Swissport et Dnata avaient-ils le droit de faire travailler leurs employés sur le tarmac de l’aéroport de Genève, sans se plier aux règles canicule édictées par le canton ? Des mesures réglementaient le travail en extérieur de jeudi à dimanche, à cause des températures extrêmes. Pourtant, les horaires des équipes sur la piste n’ont pas été adaptés en conséquence.
De jeudi à dimanche, les températures extrêmes ont conduit l'Office cantonal de l'inspection et des relations du travail (OCIRT) à interrompre le travail en extérieur après 13 heures. Pourtant, sur les pistes de Genève Aéroport, les équipes responsables du chargement des bagages et de l'assistance aux avions ont continué à travailler tout l’après-midi.
Le syndicat dénonce des conditions de travail éprouvantes
Pour le SSP, les employés du tarmac ont été exposés à des conditions particulièrement difficiles:
«Les équipes travaillent directement sur le tarmac, exposés au rayonnement du soleil mais aussi à la chaleur réverbérée par le sol, qui peut atteindre 60 degrés. Ce sont des salariés qui manipulent des bagages et effectuent un travail physique très exigeant», dénonce Alejo Patiño, secrétaire syndical au SSP Trafic aérien. Il ajoute: «des salariés ont fait des malaises samedi et dimanche et ont dû rentrer chez eux, parce qu'ils ne se sentaient pas bien».
Les directives de l'OCIRT prévoient une exception pour les activités indispensables en extérieur. Dans ce cas, un régime d'alternance doit être mis en place, avec 15 minutes de travail au soleil suivies de 45 minutes de récupération à l'ombre.
Selon le SSP, cette règle n'a pas été respectée: «Les salariés nous envoient des captures d’écran de leurs horaires, montrant qu'ils travaillent parfois une ou deux heures avant de pouvoir prendre cinq, dix ou quinze minutes de pause. Ce n'est absolument pas ce que prévoient les directives de l'OCIRT» dénonce le secrétaire syndical.

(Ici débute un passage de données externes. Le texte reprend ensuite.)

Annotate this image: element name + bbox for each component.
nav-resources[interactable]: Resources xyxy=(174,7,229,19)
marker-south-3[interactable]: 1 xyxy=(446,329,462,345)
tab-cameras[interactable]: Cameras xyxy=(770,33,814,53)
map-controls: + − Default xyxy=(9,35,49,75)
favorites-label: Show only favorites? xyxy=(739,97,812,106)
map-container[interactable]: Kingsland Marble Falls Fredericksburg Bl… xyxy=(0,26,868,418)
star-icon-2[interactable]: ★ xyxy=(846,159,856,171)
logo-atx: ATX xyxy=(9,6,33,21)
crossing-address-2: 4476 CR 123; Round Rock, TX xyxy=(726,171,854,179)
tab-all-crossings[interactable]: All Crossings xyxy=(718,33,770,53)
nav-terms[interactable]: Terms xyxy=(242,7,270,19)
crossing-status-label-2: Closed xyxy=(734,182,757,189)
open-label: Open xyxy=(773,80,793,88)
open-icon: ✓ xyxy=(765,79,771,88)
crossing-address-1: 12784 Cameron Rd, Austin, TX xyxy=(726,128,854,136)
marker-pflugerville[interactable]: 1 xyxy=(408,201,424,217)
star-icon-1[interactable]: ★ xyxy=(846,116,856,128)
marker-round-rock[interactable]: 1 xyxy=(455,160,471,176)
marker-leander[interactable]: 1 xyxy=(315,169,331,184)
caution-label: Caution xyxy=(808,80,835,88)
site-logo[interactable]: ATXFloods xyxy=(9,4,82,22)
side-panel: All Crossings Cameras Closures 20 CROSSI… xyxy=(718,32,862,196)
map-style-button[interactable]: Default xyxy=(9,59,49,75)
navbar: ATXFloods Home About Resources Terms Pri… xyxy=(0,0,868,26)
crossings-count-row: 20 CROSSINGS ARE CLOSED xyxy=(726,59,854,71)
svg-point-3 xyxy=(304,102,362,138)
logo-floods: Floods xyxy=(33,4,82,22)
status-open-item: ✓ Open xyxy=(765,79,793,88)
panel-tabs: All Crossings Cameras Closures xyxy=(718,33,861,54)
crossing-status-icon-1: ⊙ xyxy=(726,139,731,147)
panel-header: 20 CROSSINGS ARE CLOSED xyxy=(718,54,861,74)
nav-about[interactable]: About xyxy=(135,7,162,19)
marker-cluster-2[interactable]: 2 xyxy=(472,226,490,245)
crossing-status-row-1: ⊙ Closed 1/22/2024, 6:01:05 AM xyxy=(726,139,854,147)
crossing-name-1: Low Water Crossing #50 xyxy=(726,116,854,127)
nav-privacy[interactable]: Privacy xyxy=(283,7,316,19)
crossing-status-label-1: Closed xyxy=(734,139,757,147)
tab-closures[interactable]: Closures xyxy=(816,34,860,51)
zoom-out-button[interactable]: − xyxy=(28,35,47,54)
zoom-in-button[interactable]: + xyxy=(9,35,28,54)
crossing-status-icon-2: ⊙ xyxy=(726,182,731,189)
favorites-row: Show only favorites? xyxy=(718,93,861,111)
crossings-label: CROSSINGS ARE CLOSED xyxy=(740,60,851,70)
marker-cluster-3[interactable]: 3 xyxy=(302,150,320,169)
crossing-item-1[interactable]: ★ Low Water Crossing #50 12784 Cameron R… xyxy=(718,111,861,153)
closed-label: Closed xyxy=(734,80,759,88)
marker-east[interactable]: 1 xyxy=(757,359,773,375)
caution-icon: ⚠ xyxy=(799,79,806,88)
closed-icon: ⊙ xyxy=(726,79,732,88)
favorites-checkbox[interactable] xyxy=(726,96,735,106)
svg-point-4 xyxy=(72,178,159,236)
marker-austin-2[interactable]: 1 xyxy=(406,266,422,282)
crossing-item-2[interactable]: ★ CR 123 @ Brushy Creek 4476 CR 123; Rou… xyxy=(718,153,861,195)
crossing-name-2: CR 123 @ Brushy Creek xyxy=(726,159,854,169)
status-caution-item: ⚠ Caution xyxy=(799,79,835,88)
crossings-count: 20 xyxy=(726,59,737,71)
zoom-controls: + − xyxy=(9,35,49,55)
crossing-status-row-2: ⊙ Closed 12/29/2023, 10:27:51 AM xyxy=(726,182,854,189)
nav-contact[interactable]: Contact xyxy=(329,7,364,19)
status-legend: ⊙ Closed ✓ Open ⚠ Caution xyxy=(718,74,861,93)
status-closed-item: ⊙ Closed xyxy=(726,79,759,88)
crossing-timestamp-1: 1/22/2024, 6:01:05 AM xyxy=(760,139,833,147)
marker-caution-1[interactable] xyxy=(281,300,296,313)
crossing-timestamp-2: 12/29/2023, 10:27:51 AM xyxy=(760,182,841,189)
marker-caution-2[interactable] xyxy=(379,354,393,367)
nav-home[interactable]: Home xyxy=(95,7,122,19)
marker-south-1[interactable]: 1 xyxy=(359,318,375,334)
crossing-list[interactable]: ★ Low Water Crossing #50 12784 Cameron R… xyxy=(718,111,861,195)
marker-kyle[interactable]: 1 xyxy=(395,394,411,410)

Swissport invoque les impératifs de l'exploitation
La majorité des employés concernés travaillent pour Swissport et Dnata.
Swissport affirme par la voix de son porte-parole accorder «la plus haute importance à la santé et à la sécurité de ses collaborateurs». L'entreprise souligne toutefois que l'application stricte du régime prévu par l'OCIRT «entraînerait un ralentissement significatif, voire un arrêt complet des opérations aéroportuaires».
Elle indique être en discussion avec l'OCIRT et Genève Aéroport afin de définir les modalités d'application des mesures.
L'entreprise assure avoir mis en place plusieurs dispositifs de protection: distribution d'eau, adaptation des tenues de travail, pauses supplémentaires, accès à des espaces climatisés et renforcement des effectifs pour limiter l'exposition à la chaleur.
Un flou autour des règles applicables
De son côté, Genève Aéroport explique que ses propres plans fortes chaleurs étaient déjà activés dès le début de la semaine dernière.
Son porte-parole précise que «les règles exposées par l'OCIRT la semaine dernière ne s'appliquent pas à Genève Aéroport, considéré comme établissement essentiel», estimant que le texte publié en urgence nécessitait «quelques clarifications utiles».
Interrogé sur l'existence d'un régime d'exception spécifique pour l'aéroport, le Département n'apporte pas de réponse directe. Il indique simplement que «l'épisode de canicule que nous venons de vivre a montré la nécessité d'une meilleure coordination avec certains secteurs» et que des discussions sont en cours pour préparer les prochains épisodes de fortes chaleurs.
Des dénonciations déposées
Une zone grise semble subsister quant aux règles applicables sur le tarmac genevois lors des épisodes de canicule.
Le SSP annonce avoir déposé plusieurs dénonciations auprès de l'inspection cantonale du travail afin que la situation soit examinée.